I remember the day I got married. Nothing surprising about that of course since most people remember the day they got married. Of course, there is always that one moment that we can recall particularly lucidly. I do too. No, it isn’t the moment when I walked into the ornately decorated pavilion and saw him waiting for me (though that was very special indeed) nor the moment when the priest concluded the elaborate ceremony and declared us husband and wife.
Actually, that one moment which will always remain firmly etched in my memory is when we exchanged garlands. I will never forget that moment.
The irony is that I will never forget that moment even though it wasn’t so much about us, it was more about everyone around us.
Like two warring nations, the boy’s side and the girl’s side. ‘Don’t bend, don’t bow,’ each of the sides screamed at their respective representatives (aka my fiancé and me). This was followed by a lot of hysterical pushing, pulling, and tugging. ‘The one who bows first will have to bow in front of the other for the rest of your lives,’ someone suddenly shrieked. ‘So don’t bow!’ I don’t quite remember who it was, all I can recall is that the pitch of the shriek was so high that it nearly busted my right eardrum.
Now I have to confess that it was my fiancé who bowed first and honestly, it made perfect sense didn’t it? After all, he’s at least 8 inches taller than me. Of course, neither of us took it seriously but I swear I could hear a collective groan from his side of the clan when he finally leaned forward and lowered his head so I could drape the flowered garland around his neck. There was also a simultaneous whoop of triumph from my clan, almost like a long-waging war had finally been concluded and the winner declared.
I suppose both sides truly believed (at least at that particular moment) that it was now evident who was going to call the shots in this relationship. “Why did you bow?” One of his friends looked at him with deep disappointment. “You are now destined to be a joru ka gulaam for the rest of your life.”
I suppose what they didn’t think about was the genuine love and respect that we both had for each other. The result of that love and respect was that there was absolutely no place for ‘calling of the shots’, no place for ‘bending or bowing’ in our relationship. There was no place for egos and such. It was a relationship built on the four pillars of love, trust, respect and most importantly, equality.
Treating each other as equals right from the beginning was what formed the basis of a fair, unbiased relationship.

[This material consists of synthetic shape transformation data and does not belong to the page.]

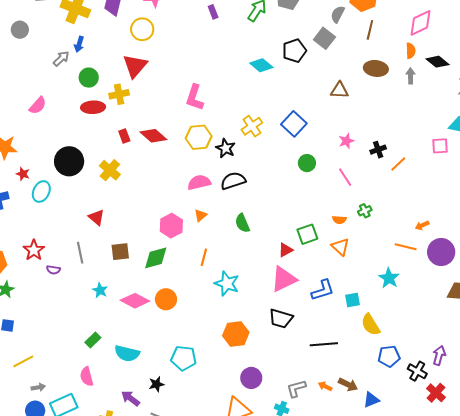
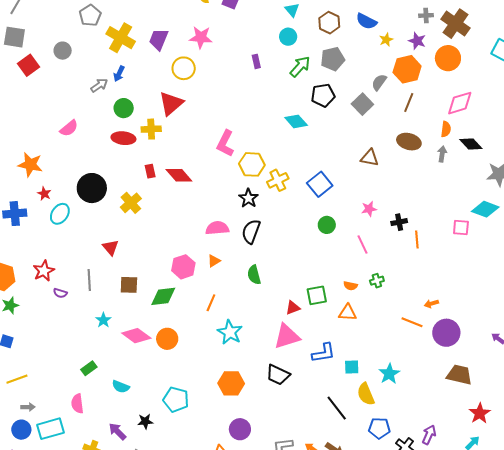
black pentagon: (294, 51) -> (323, 95), moved
yellow hexagon: (199, 137) -> (252, 164), moved
orange line: (398, 164) -> (417, 239), turned -60
black semicircle: (233, 181) -> (251, 232), turned -60
orange triangle: (340, 247) -> (348, 313), turned -48
cyan star: (389, 278) -> (389, 374), moved
black line: (324, 344) -> (337, 408), moved, turned 48
cyan semicircle: (127, 353) -> (121, 387), size x0.7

Of course, that doesn’t mean that we didn’t have our differences, we did and still do. In fact, both of us are headstrong, emotional individuals with strong opinions, and sometimes vehemently disagree with each other. What is nice however, is that while we may have had many a frequent battle, it has always been ‘a battle of words’ or ‘a battle of opinions’ and never, ever ‘a battle of egos’.
It’s never been about who bends first, who bows down or who gives in. It’s always been about treating each other as equals, and it is that equality which has helped us to put the relationship first, the ‘us’ first, and not just the ‘me’. It is that equality which has enabled us to treat each other fairly.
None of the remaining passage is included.